Friday, November 6, 2009

Man and Superman

For the many people who cling to the notion that schizophrenia is a brain disease, I wonder how come writers spend so much time on the subject of schizophrenia as an archetypal struggle for survival and growth? Cancer and diabetes don't get the same literary star treatment.

Today's thought has been brought to me by my office colleague, Bruce, who handed me an article about the book The Denial of Death, from where else? - Wikipedia. The book was written in 1973 by Ernest Becker, who died a year following its publication. Even he could only deny death for so long!

The Denial of Death postulates that civilization is engaged in an elaborate symbolic defense mechanism against our own mortality which is linked to our survival mechanism. Man has a dualistic nature, on the one hand, the physical which death releases, and on the other, the symbolic world of meaning. The tension between these two natures can be overcome by becoming "heroic" as a way of circumventing death.

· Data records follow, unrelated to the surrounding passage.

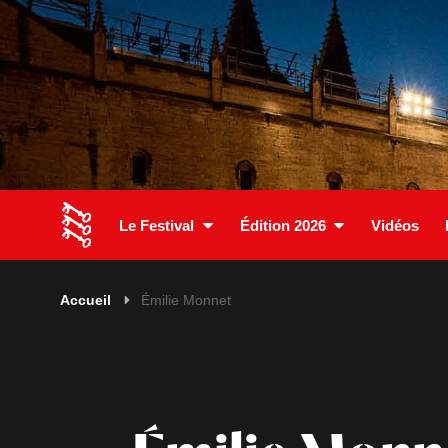
Le Festival
Édition 2026
Vidéos
Accueil
Émilie Monnet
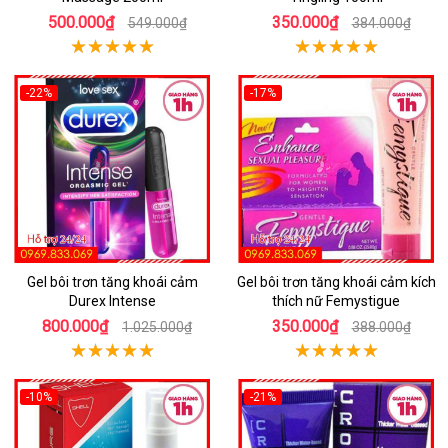
500.000₫
350.000₫
549.000₫
384.000₫
-22%
-17%
Gel bôi trơn tăng khoái cảm
Gel bôi trơn tăng khoái cảm kích
Durex Intense
thích nữ Femystigue
800.000₫
350.000₫
1.025.000₫
388.000₫
-10%
-21%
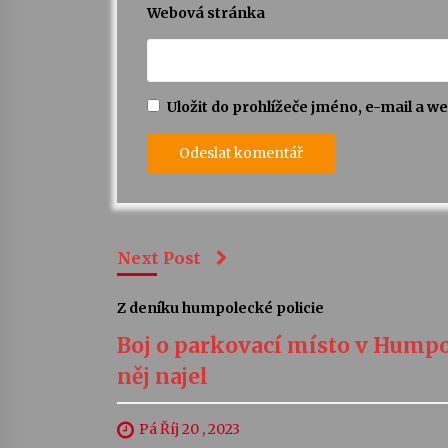
Webová stránka
Uložit do prohlížeče jméno, e-mail a 
Next Post
Z deníku humpolecké policie
Boj o parkovací místo v Humpol
něj najel
Pá Říj 20 , 2023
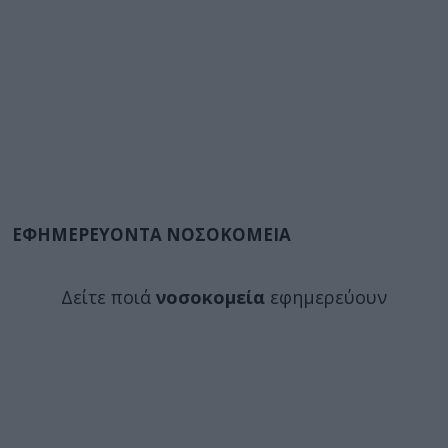
ΕΦΗΜΕΡΕΥΟΝΤΑ ΝΟΣΟΚΟΜΕΙΑ
Δείτε ποιά
νοσοκομεία
εφημερεύουν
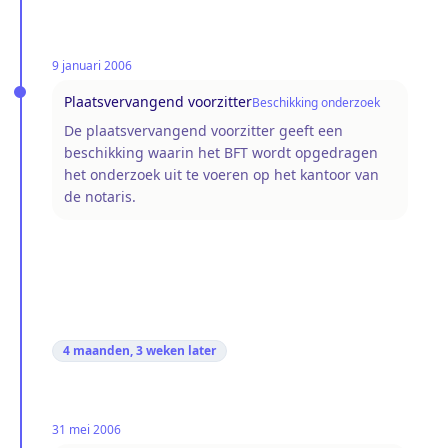
9 januari 2006
Plaatsvervangend voorzitter
Beschikking onderzoek
De plaatsvervangend voorzitter geeft een
beschikking waarin het BFT wordt opgedragen
het onderzoek uit te voeren op het kantoor van
de notaris.
4 maanden, 3 weken
later
31 mei 2006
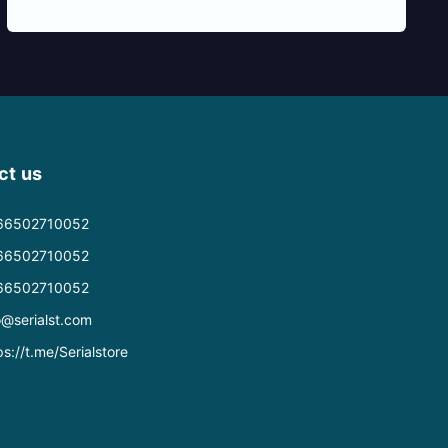
ct us
66502710052
66502710052
66502710052
o@serialst.com
ps://t.me/Serialstore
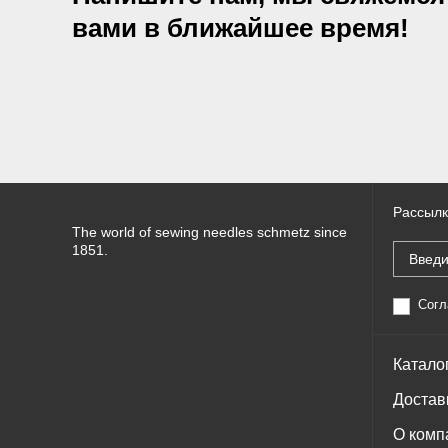
вами в ближайшее время!
Рассылк
The world of sewing needles schmetz since
1851.
Согл
Катало
Достав
О комп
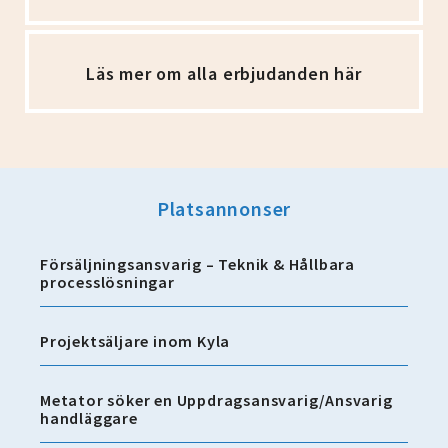
Läs mer om alla erbjudanden här
Platsannonser
Försäljningsansvarig – Teknik & Hållbara
processlösningar
Projektsäljare inom Kyla
Metator söker en Uppdragsansvarig/Ansvarig
handläggare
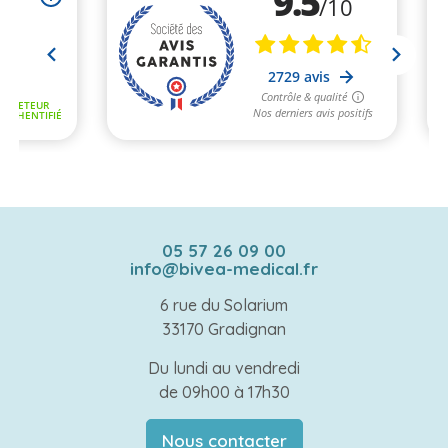
05 57 26 09 00
info@bivea-medical.fr
6 rue du Solarium
33170 Gradignan
Du lundi au vendredi
de 09h00 à 17h30
Nous contacter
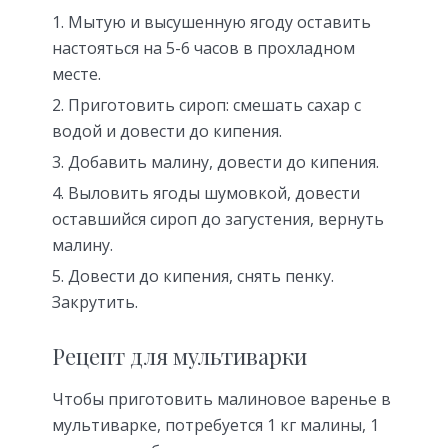
Мытую и высушенную ягоду оставить
настояться на 5-6 часов в прохладном
месте.
Приготовить сироп: смешать сахар с
водой и довести до кипения.
Добавить малину, довести до кипения.
Выловить ягоды шумовкой, довести
оставшийся сироп до загустения, вернуть
малину.
Довести до кипения, снять пенку.
Закрутить.
Рецепт для мультиварки
Чтобы приготовить малиновое варенье в
мультиварке, потребуется 1 кг малины, 1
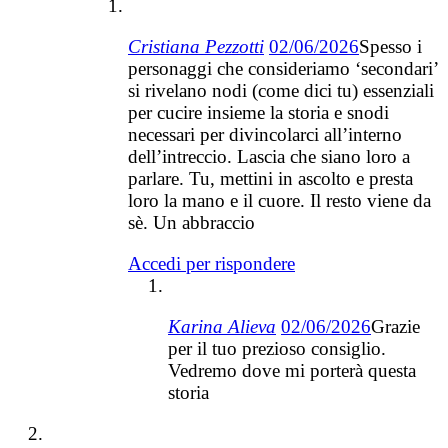
Cristiana Pezzotti
02/06/2026
Spesso i
personaggi che consideriamo ‘secondari’
si rivelano nodi (come dici tu) essenziali
per cucire insieme la storia e snodi
necessari per divincolarci all’interno
dell’intreccio. Lascia che siano loro a
parlare. Tu, mettini in ascolto e presta
loro la mano e il cuore. Il resto viene da
sè. Un abbraccio
Accedi per rispondere
Karina Alieva
02/06/2026
Grazie
per il tuo prezioso consiglio.
Vedremo dove mi porterà questa
storia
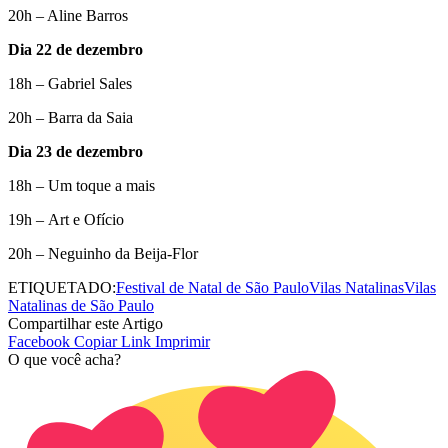
20h – Aline Barros
Dia 22 de dezembro
18h – Gabriel Sales
20h – Barra da Saia
Dia 23 de dezembro
18h – Um toque a mais
19h – Art e Ofício
20h – Neguinho da Beija-Flor
ETIQUETADO:
Festival de Natal de São Paulo
Vilas Natalinas
Vilas
Natalinas de São Paulo
Compartilhar este Artigo
Facebook
Copiar Link
Imprimir
O que você acha?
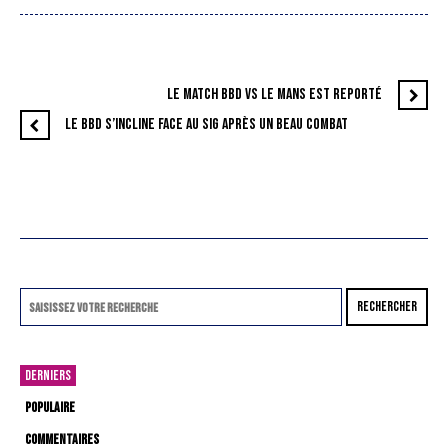
LE MATCH BBD VS LE MANS EST REPORTÉ
LE BBD S’INCLINE FACE AU SIG APRÈS UN BEAU COMBAT
RECHERCHER
DERNIERS
POPULAIRE
COMMENTAIRES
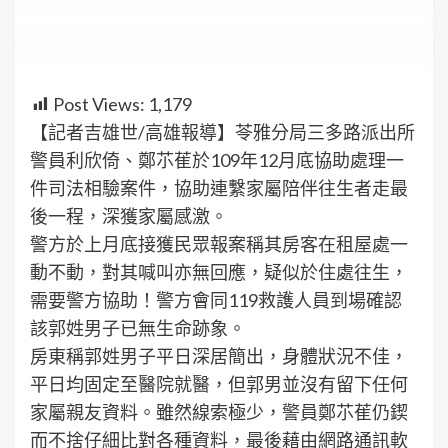
Post Views:
1,179
【記者吉雄世/高雄報導】苓雅分局三多路派出所
警員利欣倚、鄭䒕萑於109年12月底協助處理一
件司法相驗案件，協助連繫家屬陪伴往生者走最
後一程，深獲家屬感激。
警方於上月底接獲民眾報案稱其房客在租屋處一
動不動，對其喊叫亦無回應，疑似於住處往生，
需要警方協助！警方會同119救護人員到場確認
該郭姓男子已無生命跡象。
房東稱郭姓男子平日深居簡出，身體狀況不佳，
平日均固定至醫院就醫，但郭男並沒有留下任何
家屬親友資料。雖然線索極少，警員鄭䒕萑仍鍥
而不捨仔細比對各種資料，最後藉由網路通訊軟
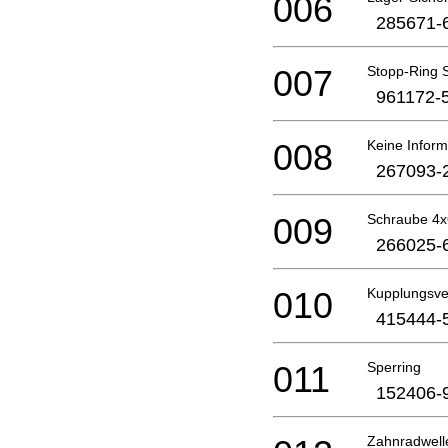
006
285671-
007
Stopp-Ring 
961172-
008
Keine Inform
267093-
009
Schraube 4x
266025-
010
Kupplungsver
415444-
011
Sperring
152406-
Zahnradwell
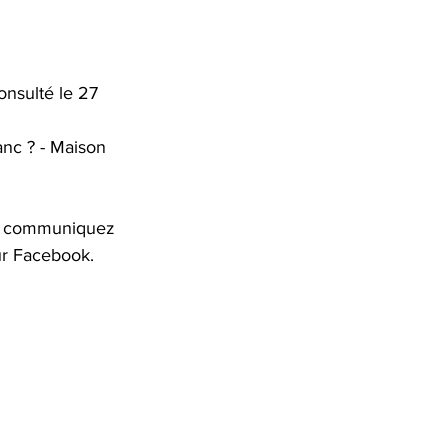
nsulté le 27 
lanc ? - Maison 
e, communiquez 
ur Facebook.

"From this premise," Ernest Becker argues, "mental illness is most insightfully extrapolated as a bogging down in one's hero system(s)."

What part of the so-called diseased brain deals with a "bogging down in one's hero system(s)", I ask? Try as many scientists do to find an elusive gene or a pill that controls the impulse to be heroic and to act in one's own elaborate mythology, it hasn't happened. Yet, writers persist in linking schizophrenia and depression to this heroic survival instinct.